Ia menambahkan, agroforestri memiliki syarat, yaitu pertama, terdapat penduduk yang dapat mengelola dan mengerjakan. Kedua, banyak tanah yang bisa dimanfaatkan oleh penduduk sehingga di pulau Jawa paling efektif untuk memberlakukan skema agroforestri. “Pangan ini memang dari segi ekologi tidak optimal, tetapi dari segi pemecahan masalah kemiskinan bagus. Tidak ada istilah agroforestri tanpa ada orang, tanpa ada rakyat,” tuturnya.
Bagi San Afri, agroforestri harus mampu mengentaskan kemiskinan sehingga Awang merasa bahwa pemerintah harus spesifik terkait dengan lokasi hutan dan peran-peran orang yang mengelola agroforestri. “Ya harus ada petaninya dulu, ada izin perhutanan sosialnya dulu,” katanya.
Ketika membicarakan hutan dan pangan, San Afri, pemerintah harus menjamin kualitas hutannya, vegetasinya harus bagus, serta memiliki prospek ke depan yang baik dari nilai ekonomi dan nilai lingkungan. Ia juga mengingatkan terkait dari segi perizinan untuk petani yang nantinya juga bertanggung jawab dalam proses agroforestri. “Mereka harus mengetahui apa yang ingin ditanam,” imbuhnya.

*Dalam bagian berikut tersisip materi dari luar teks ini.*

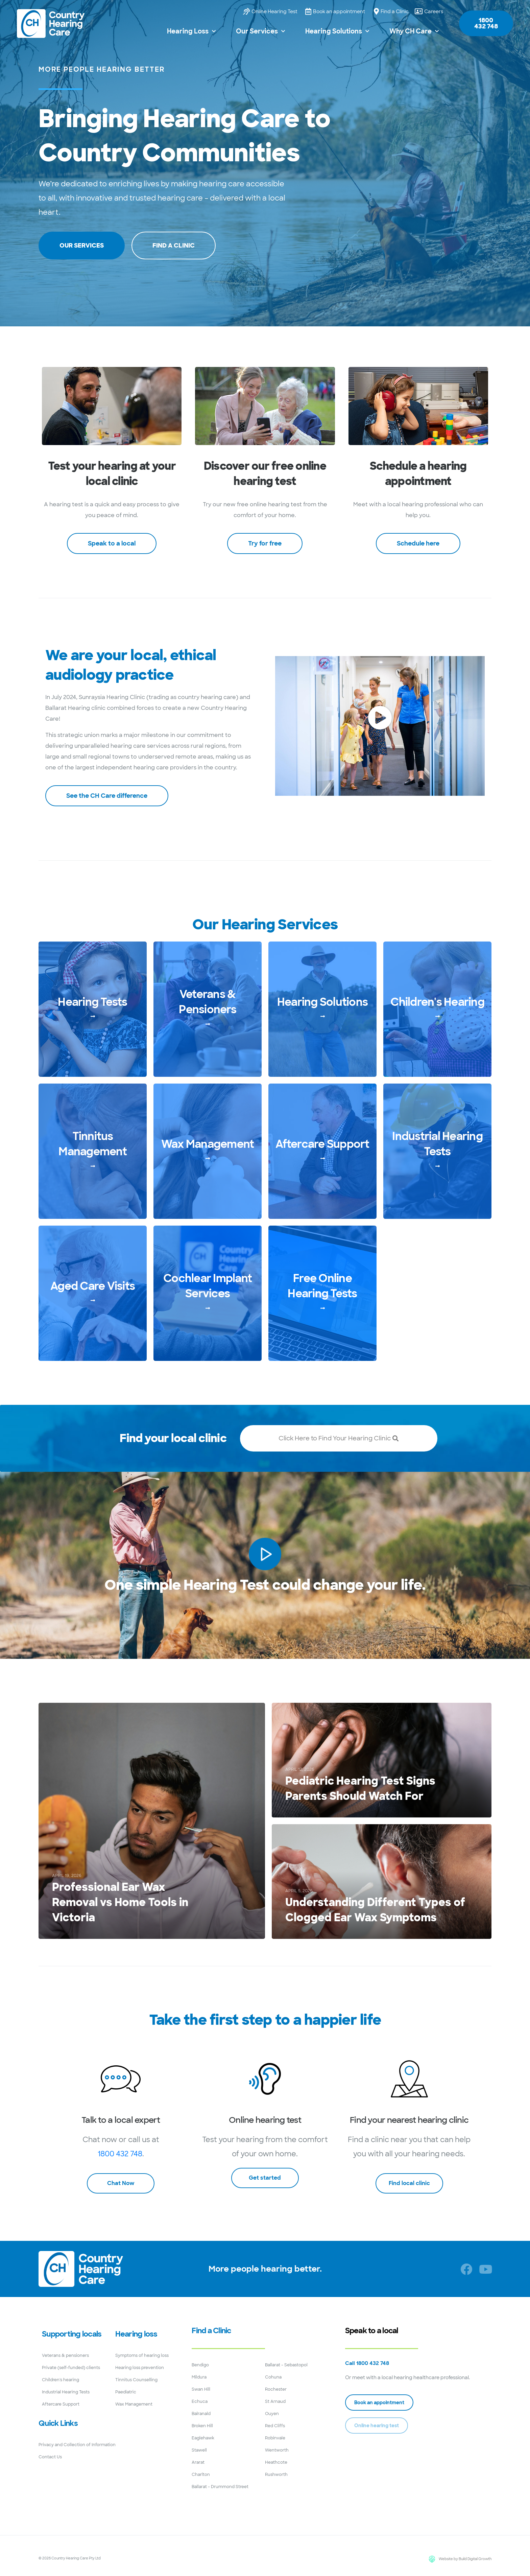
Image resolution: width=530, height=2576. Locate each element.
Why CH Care (414, 31)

San Afri menilai, program perhutanan sosial harus didukung dengan memenuhi berbagai persyaratan yang sudah ditentukan. Dia mengingatkan agar agroforestri ini diperuntukan untuk memperbaiki hutan produksi yang rusak dengan menanam tanaman pangan, tanaman buah-buahan, tanaman hutan, dan pakan ternak. “Apabila membuka dari hutan alam, lebih baik berhenti,” pesannya.